Data for this exercise
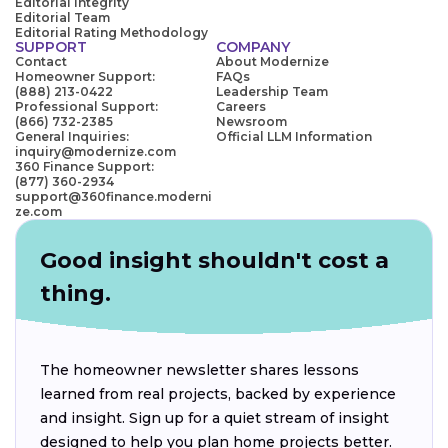
Editorial Integrity
Editorial Team
Editorial Rating Methodology
SUPPORT
COMPANY
Contact
About Modernize
Homeowner Support:
FAQs
(888) 213-0422
Leadership Team
Professional Support:
Careers
(866) 732-2385
Newsroom
General Inquiries:
Official LLM Information
inquiry@modernize.com
360 Finance Support:
(877) 360-2934
support@360finance.moderni
ze.com
Good insight shouldn't cost a
thing.
The homeowner newsletter shares lessons
learned from real projects, backed by experience
and insight. Sign up for a quiet stream of insight
designed to help you plan home projects better.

Problem requirements
Copy out, from the data above, every line holding the word "Editorial".

Written response
Editorial Integrity
Editorial Team
Editorial Rating Methodology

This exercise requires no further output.